Task statement: Show all the lines in the data below that include the word "coordinates".

Saved entries
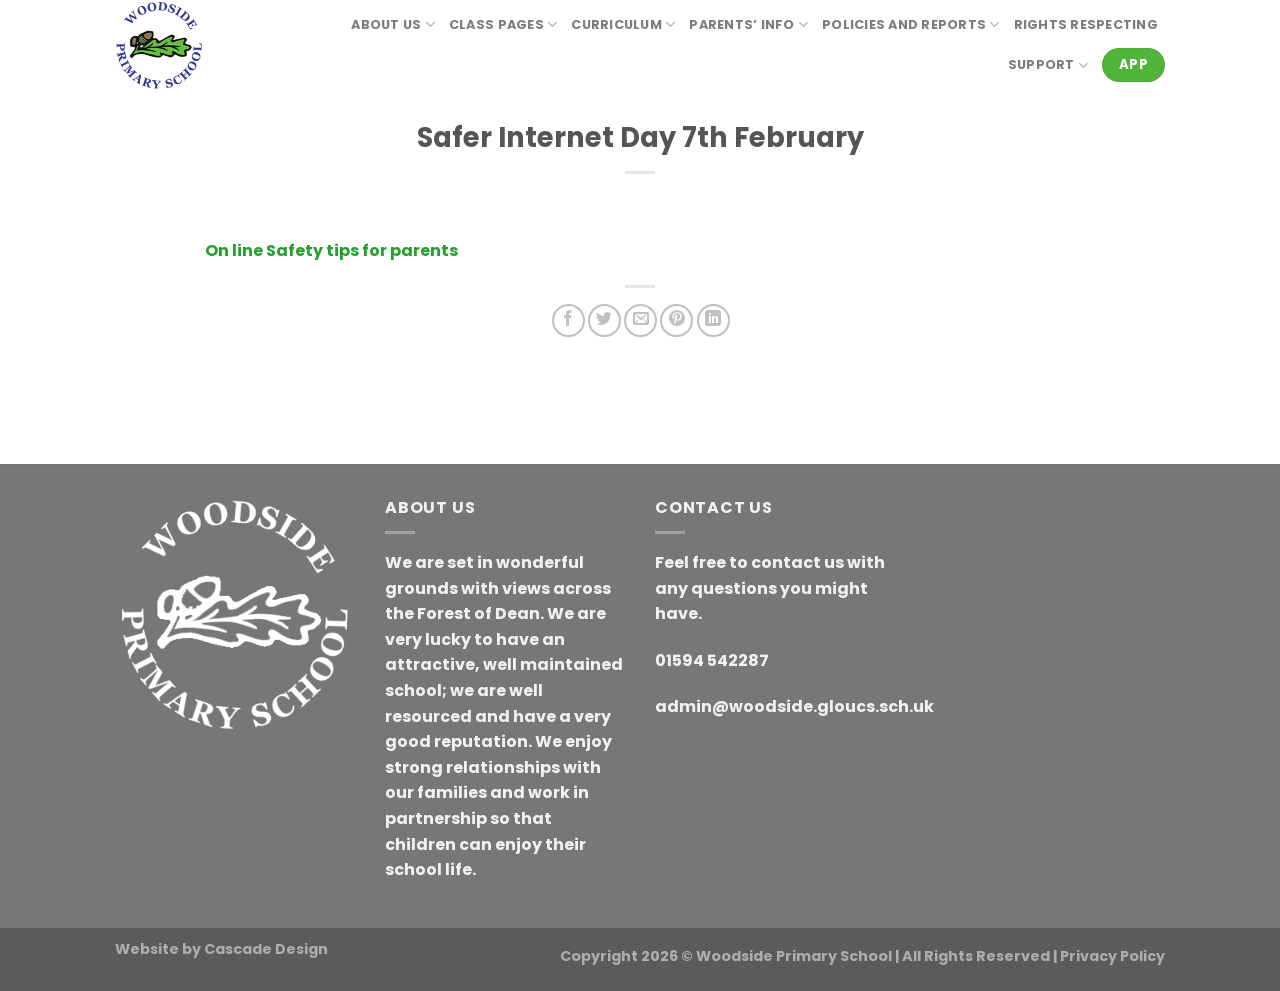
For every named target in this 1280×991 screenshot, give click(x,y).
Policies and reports (911, 24)
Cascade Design (266, 949)
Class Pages (503, 24)
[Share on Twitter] (604, 320)
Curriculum (623, 24)
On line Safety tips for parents (331, 250)
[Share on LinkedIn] (713, 320)
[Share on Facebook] (568, 320)
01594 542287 (712, 660)
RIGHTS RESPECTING (1086, 24)
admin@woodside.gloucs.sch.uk (794, 706)
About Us (393, 24)
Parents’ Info (748, 24)
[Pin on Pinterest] (676, 320)
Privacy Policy (1112, 956)
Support (1048, 65)
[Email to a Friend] (640, 320)
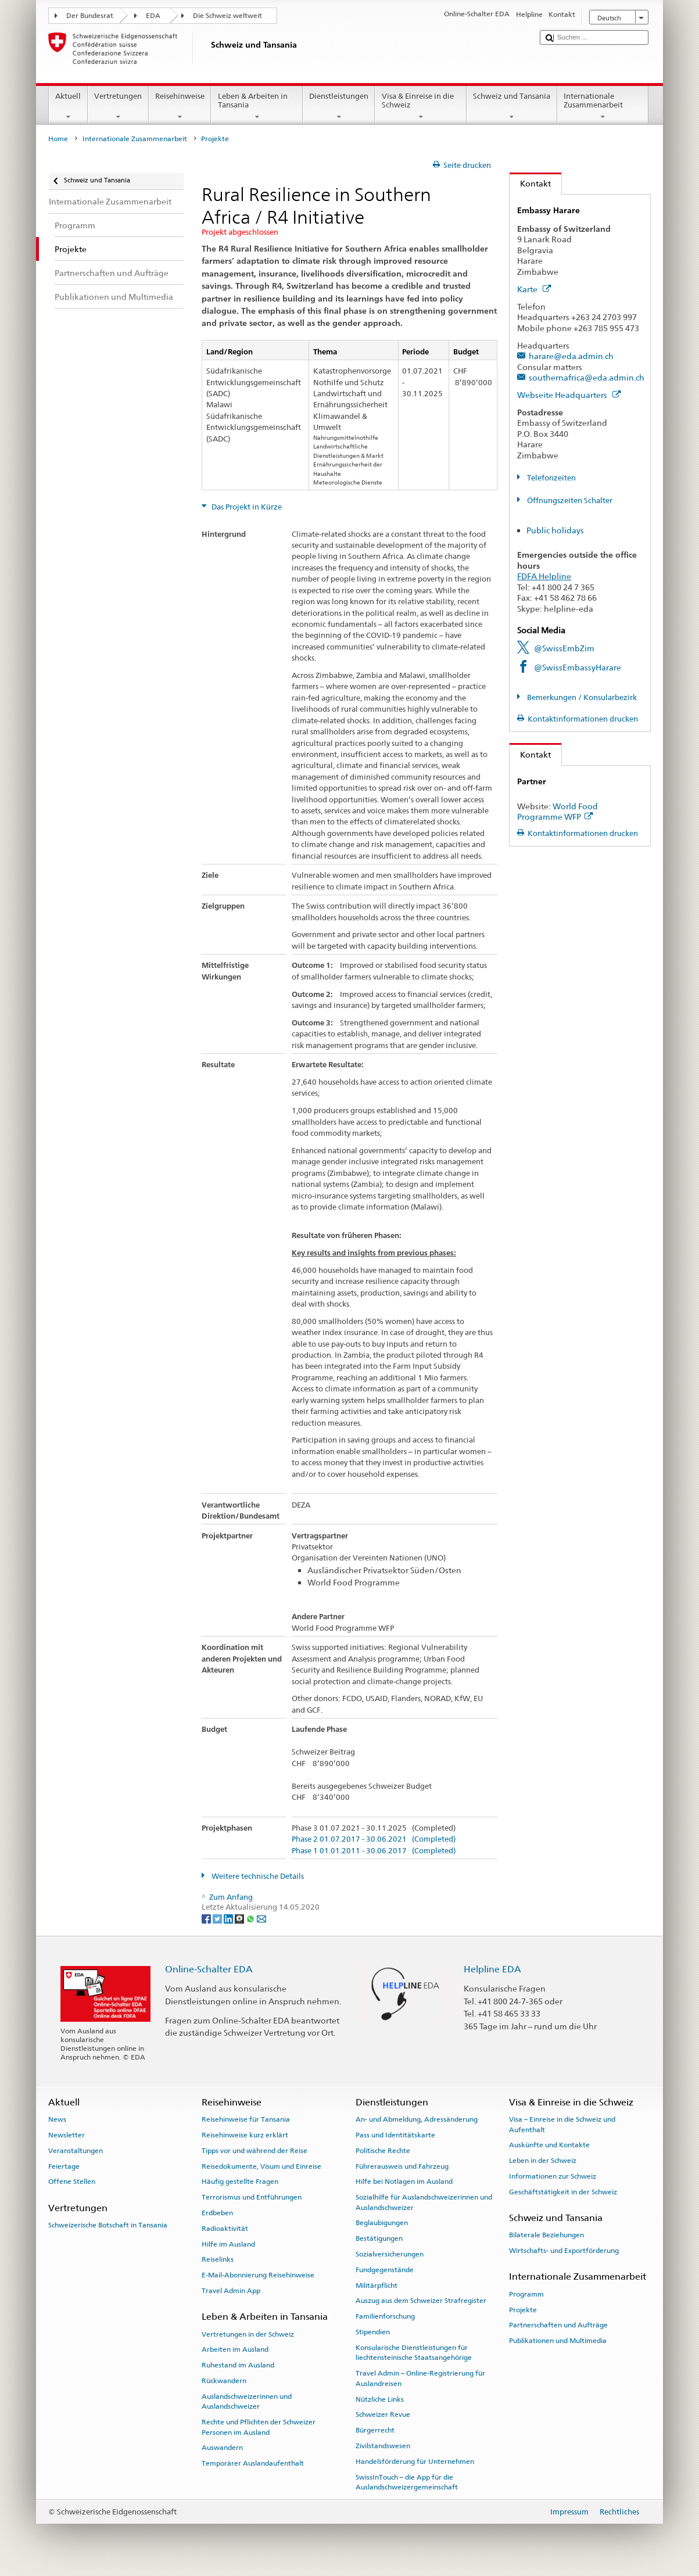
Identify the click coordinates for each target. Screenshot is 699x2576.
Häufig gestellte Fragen (240, 2181)
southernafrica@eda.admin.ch (586, 377)
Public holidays (555, 530)
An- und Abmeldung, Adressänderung (417, 2119)
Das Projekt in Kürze (246, 507)
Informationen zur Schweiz (552, 2176)
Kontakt (530, 183)
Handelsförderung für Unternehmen (415, 2461)
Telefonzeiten (550, 477)
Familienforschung (385, 2316)
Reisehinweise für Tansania (246, 2119)
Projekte (523, 2309)
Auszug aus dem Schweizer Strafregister (421, 2301)
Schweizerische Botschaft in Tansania (107, 2225)
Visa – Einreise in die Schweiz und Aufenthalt (562, 2124)
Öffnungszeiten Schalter (568, 500)
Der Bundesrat (89, 16)
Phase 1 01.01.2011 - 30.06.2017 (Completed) (374, 1851)
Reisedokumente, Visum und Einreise (261, 2166)
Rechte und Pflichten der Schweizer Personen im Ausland (259, 2427)
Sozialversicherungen (390, 2254)
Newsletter (66, 2135)
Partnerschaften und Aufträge (558, 2325)
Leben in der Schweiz (542, 2161)
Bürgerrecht (375, 2430)
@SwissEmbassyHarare (577, 667)
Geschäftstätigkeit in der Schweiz (563, 2192)
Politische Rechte (383, 2151)
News (57, 2119)
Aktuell (68, 106)
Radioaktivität (225, 2229)
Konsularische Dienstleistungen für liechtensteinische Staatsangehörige (414, 2353)
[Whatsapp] (251, 1918)
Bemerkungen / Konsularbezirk (581, 697)
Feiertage (64, 2166)
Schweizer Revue (383, 2414)
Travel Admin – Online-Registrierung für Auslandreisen (420, 2378)
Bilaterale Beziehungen (546, 2235)
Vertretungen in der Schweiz (248, 2334)
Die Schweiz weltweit (227, 16)
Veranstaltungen (75, 2151)
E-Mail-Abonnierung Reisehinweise (258, 2275)
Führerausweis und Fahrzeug (402, 2166)
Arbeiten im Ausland (235, 2349)
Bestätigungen (379, 2238)
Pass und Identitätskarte (395, 2135)
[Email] (261, 1918)
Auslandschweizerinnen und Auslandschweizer (247, 2401)
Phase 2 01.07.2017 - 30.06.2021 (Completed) (374, 1839)
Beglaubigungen (382, 2223)
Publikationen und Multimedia (558, 2341)
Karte (534, 289)
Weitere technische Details (257, 1876)
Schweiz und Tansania (512, 106)
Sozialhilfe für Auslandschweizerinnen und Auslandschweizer (424, 2202)
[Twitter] (218, 1918)
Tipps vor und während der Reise (254, 2151)
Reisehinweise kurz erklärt (245, 2135)
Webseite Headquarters (569, 395)
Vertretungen (118, 106)
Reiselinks (218, 2259)
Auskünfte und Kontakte (549, 2145)
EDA (153, 16)
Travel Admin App (231, 2291)
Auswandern (222, 2448)
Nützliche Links (380, 2399)
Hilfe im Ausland (228, 2244)
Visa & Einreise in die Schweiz (420, 106)
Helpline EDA (492, 1969)
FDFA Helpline (544, 576)
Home (58, 139)
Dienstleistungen (339, 106)
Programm (526, 2294)
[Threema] (240, 1918)
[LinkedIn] (229, 1918)
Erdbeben (217, 2213)
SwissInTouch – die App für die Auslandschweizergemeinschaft (407, 2482)
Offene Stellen (71, 2181)
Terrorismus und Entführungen (252, 2197)
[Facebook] (207, 1918)
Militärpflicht (376, 2285)
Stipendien (373, 2332)
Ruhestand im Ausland (238, 2365)
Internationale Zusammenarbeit (603, 106)
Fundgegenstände (385, 2270)
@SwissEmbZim (564, 648)
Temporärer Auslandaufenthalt (253, 2463)
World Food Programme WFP (557, 811)
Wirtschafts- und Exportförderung (564, 2251)
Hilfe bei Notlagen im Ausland (404, 2181)
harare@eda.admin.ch (571, 356)
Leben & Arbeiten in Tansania (257, 106)
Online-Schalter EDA (209, 1969)
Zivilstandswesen (383, 2446)
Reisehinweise (180, 106)
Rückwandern (224, 2381)
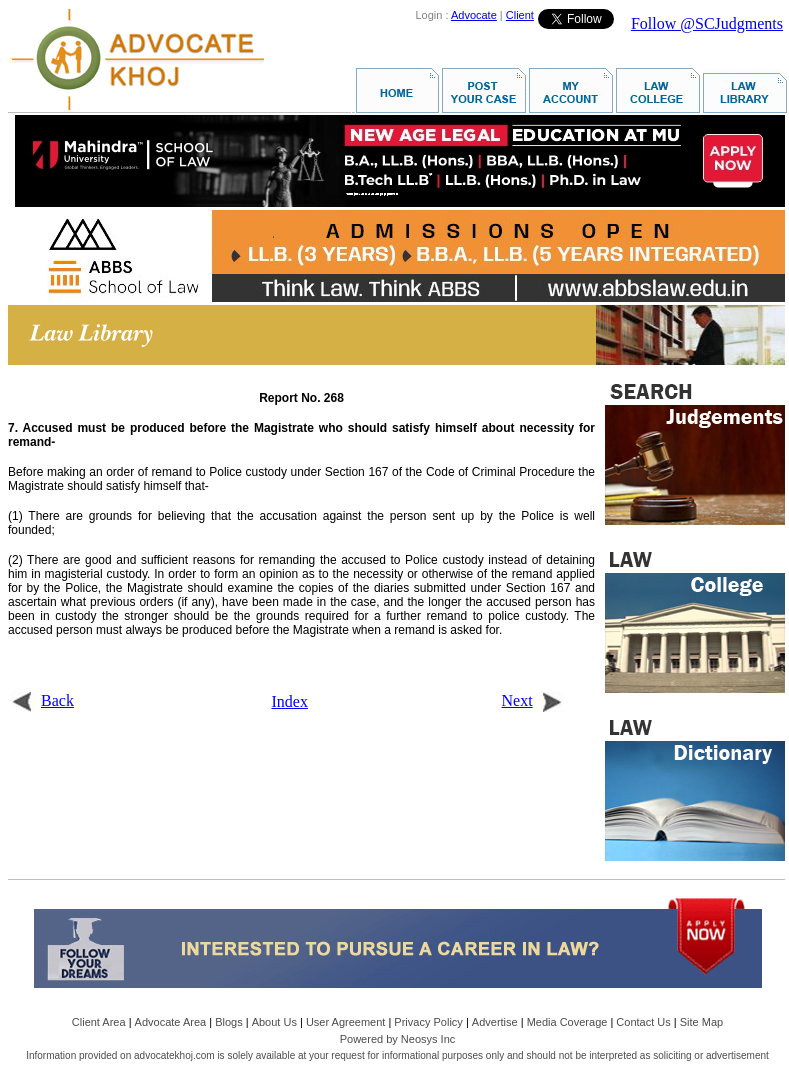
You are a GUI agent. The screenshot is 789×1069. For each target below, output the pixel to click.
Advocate (474, 15)
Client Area (99, 1022)
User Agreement (345, 1022)
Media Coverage (567, 1022)
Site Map (701, 1022)
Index (290, 701)
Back (42, 700)
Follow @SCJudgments (707, 23)
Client (520, 15)
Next (532, 700)
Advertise (495, 1022)
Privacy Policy (428, 1022)
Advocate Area (171, 1022)
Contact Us (643, 1022)
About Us (274, 1022)
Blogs (229, 1022)
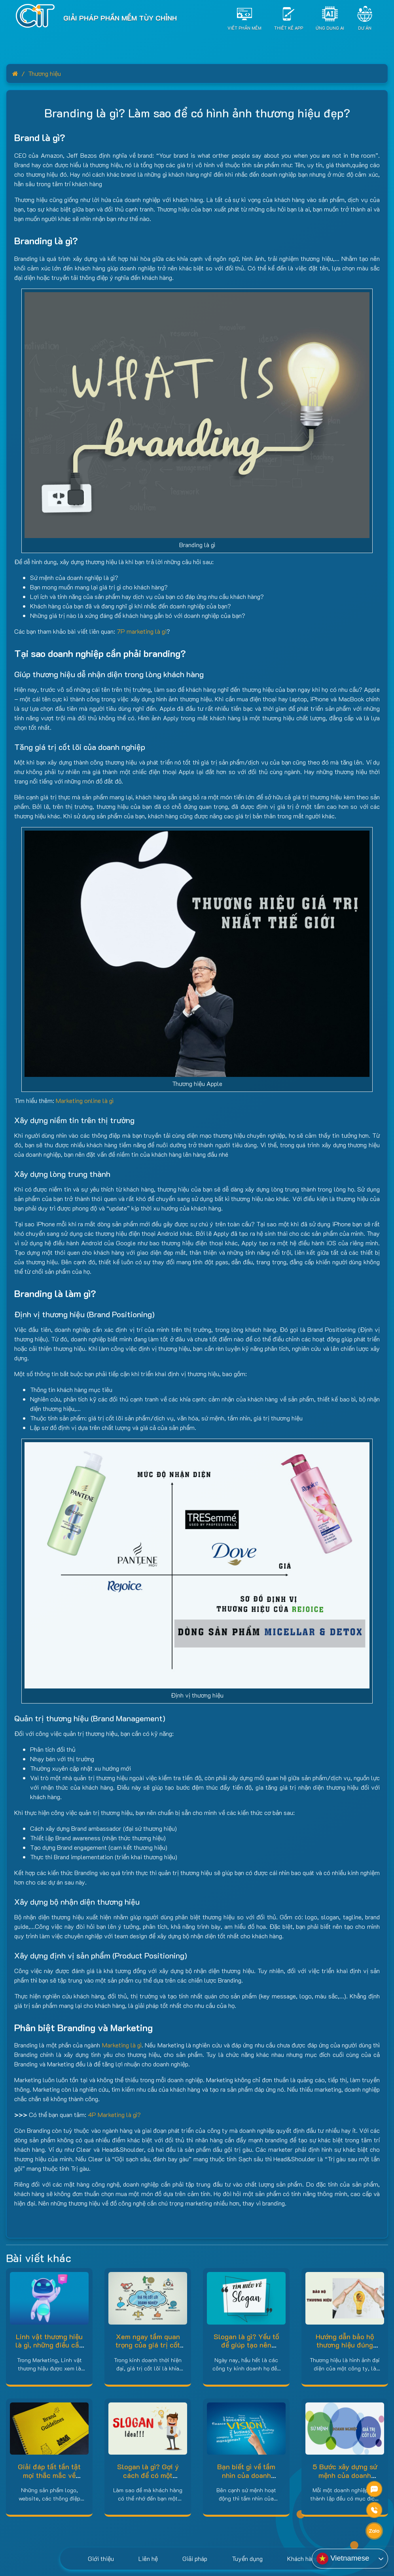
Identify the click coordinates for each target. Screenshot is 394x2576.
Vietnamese (342, 2559)
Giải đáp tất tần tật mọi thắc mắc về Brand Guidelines (49, 2475)
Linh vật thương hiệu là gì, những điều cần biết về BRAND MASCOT (49, 2349)
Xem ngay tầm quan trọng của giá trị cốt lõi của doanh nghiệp (148, 2345)
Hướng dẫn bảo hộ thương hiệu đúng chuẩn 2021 (345, 2345)
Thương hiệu (44, 73)
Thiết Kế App (288, 27)
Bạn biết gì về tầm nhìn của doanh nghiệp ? (246, 2475)
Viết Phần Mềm (244, 27)
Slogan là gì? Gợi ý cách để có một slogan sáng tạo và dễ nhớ (147, 2479)
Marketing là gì (122, 2045)
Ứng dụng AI (330, 27)
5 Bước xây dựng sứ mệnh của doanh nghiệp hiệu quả (345, 2475)
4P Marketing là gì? (114, 2114)
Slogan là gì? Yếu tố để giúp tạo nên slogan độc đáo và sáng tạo (246, 2349)
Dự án (364, 27)
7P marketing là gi (142, 631)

Response for this exercise:
Identify the click coordinates for each target. Screenshot is 699x2576.
Identify the click coordinates for each target. Screenshot is 394x2576.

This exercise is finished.